I just registered for this site (long time IpMonitor user) and was surprised that my password was sent back to me in clear text.
Here's my question: could I use a packet sniffer (like WireShark) to look for email packets containing "Thwack" and "Your Account is Enabled" and personal and password information?
I've been using this as an example trying to get web sites and forums to stop this practice, but I've never really know technically if it was as easy as I suspect.
Thanks, Richard
PS -- Please stop sending passwords in clear text.
Mo,
First of all, thanks for the heads--up on this. I've sent a note to our community site manager and we'll get this remedied. We use Microsoft Community Server so hopefully this is a known issue.
Regarding using a sniffer to capture data like this, it is possible but only if you're physically connected to a wire that the packets transit on their way from the web server to your e-mail client. So, in a nutshell, it's a longshot...
Josh
Or if you have administrative access to the networking devices. Many networking devices now have the ability to capture packets as a feature. The Junipers always had this and I have used these to dump the capture into Wireshark.
You can now also do it with a Cisco router (but I haven't tried this yet myself!)
www.cisco-tips.com/ios-packet-capture-and-auto-upgrade
Redpineapple,
Great point.
i think a good best practice is that if you have to recover your password, login and change it as soon as you get the new one...
If you want to learn the black magic of packet gazing get Stephen Northcutt's book "Intrusion Detection" on New Riders Press. It's from the days before automagic-do-all-clicky-click IDS-systems when IDS operators actually looked at RAW packets. Next to Steven's classic "TCP/IP Illustrated" this is my number one recommendation to learn packet inspection.
Cheers,
Chris
Oooh! Missed the free T-Shirt offer above!

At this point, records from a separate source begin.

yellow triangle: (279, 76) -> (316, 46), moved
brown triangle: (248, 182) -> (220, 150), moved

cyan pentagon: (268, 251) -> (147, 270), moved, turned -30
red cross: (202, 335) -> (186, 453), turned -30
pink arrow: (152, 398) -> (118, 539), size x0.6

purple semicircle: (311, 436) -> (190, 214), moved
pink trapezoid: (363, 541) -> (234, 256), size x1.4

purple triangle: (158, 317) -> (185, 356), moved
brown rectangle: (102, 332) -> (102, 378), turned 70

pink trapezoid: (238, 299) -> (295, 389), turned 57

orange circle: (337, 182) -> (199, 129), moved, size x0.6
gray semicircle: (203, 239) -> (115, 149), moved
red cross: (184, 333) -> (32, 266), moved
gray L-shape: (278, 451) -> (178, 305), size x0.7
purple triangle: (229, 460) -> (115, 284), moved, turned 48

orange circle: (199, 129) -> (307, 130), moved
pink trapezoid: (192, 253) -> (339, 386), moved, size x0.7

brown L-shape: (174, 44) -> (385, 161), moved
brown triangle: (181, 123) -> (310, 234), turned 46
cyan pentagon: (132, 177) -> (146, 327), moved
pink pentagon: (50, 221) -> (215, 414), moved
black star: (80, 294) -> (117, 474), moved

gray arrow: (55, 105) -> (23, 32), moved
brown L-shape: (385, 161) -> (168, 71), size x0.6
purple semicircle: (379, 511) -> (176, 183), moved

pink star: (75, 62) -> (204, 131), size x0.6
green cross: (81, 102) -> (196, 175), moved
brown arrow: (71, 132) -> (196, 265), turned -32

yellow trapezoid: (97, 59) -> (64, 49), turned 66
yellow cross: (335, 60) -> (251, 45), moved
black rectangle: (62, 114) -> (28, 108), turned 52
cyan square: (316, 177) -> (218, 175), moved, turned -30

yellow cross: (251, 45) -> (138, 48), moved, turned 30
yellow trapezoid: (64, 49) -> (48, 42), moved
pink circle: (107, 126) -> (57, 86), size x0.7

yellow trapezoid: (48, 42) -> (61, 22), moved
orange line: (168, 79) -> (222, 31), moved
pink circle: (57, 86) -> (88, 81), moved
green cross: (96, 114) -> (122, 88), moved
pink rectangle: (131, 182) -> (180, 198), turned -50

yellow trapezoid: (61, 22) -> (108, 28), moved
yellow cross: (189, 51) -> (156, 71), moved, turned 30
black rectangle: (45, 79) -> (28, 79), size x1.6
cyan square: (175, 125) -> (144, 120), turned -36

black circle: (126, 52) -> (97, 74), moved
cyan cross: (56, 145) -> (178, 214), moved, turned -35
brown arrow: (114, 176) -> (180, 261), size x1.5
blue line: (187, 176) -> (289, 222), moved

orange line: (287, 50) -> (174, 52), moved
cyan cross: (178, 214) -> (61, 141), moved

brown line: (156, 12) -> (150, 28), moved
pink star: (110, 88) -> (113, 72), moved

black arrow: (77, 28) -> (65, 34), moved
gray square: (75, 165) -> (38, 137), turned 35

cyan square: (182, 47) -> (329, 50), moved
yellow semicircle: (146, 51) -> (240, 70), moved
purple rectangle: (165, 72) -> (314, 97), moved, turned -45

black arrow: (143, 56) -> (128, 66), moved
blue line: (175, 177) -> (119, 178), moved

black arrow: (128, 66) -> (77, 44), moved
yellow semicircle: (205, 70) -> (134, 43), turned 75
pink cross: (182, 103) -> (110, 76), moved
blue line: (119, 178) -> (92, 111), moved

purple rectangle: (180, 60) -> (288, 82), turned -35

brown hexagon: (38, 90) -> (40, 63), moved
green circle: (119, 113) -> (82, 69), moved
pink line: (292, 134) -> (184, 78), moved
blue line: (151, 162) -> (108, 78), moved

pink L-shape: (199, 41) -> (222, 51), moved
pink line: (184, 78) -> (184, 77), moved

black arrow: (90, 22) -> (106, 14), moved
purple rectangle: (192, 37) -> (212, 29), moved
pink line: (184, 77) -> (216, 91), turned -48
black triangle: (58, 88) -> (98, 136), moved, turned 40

Cool story: I had set up a pair of dual ASA5500 clusters with a bunch of yucky MTA changes on various media between them, and was getting intermittent dropouts on SMTP connections from various free email providers (GMX, Hotmail, etc.) to the German government network that was behind them.
The heat on the issue was WAY up due to constituents' email getting rejected when they tried to contact their representatives. Not a good situation! We could see the connections being built (full three-way TCP handshake) and then just suddenly stopping. The first step, obviously, is a sort of comparative regression analysis: i.e., figure out whether every device the packets were traversing was seeing the same connection. That's pretty painstaking work to validate, and it's out of the scope of this story to describe the exact solution, but I basically abused scapy.py which is a packet generation tool written in python to remove the parts of the packets that were changing (the L1 address for example) and strip them down to layer four and part of layer three to compare. After all that was done .... check .... recheck .... nothing! Every box in the path of the packets was seeing the same connection. Something else was dropping it.
The next step was to validate the packets bit-by-bit and look for the one that was out of place. Bit-for-bit in this case means 1s and 0s and looking for what was out of place. At some point I realized that I had often SEEN but never ANALYZED what the sackOK was for. (For a detailed discussion see www.firewall.cx/tcp-analysis-section-6.php) The full-text-search for sackOK in the ASA manual brought up something interesting: there was an option to turn off selective acknowledgments! Let's flip that switch .... shall we?
Suddenly no more drops, we tested and tested and tested and no more connections were dropping. The ASA seemed to have an issue with the packets and was dropping them without so much as a log message even with log levels turned all the way up. It turned out that the specific revision of the ASA software had an issue with sackOK and was just dropping the connection when it saw ack numbers being skipped. Opened a case with Cisco and got it dealt with there too.
Most likely, the problem never would have been solved without a packet sniffer and the requisite knowledge. Packet pirates ahoy!